* Work to be completed: Scan the material for the word "Adams" and return every matching line.

(Excerpted records begins)

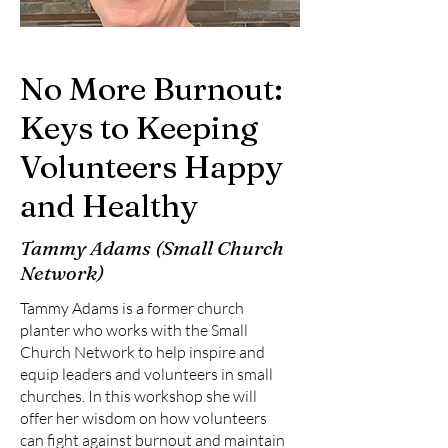
No More Burnout:
Keys to Keeping
Volunteers Happy
and Healthy
Tammy Adams (Small Church
Network)
Tammy Adams is a former church
planter who works with the Small
Church Network to help inspire and
equip leaders and volunteers in small
churches. In this workshop she will
offer her wisdom on how volunteers
can fight against burnout and maintain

(Excerpted records ends)

* Answer for this exercise:
Tammy Adams (Small Church
Tammy Adams is a former church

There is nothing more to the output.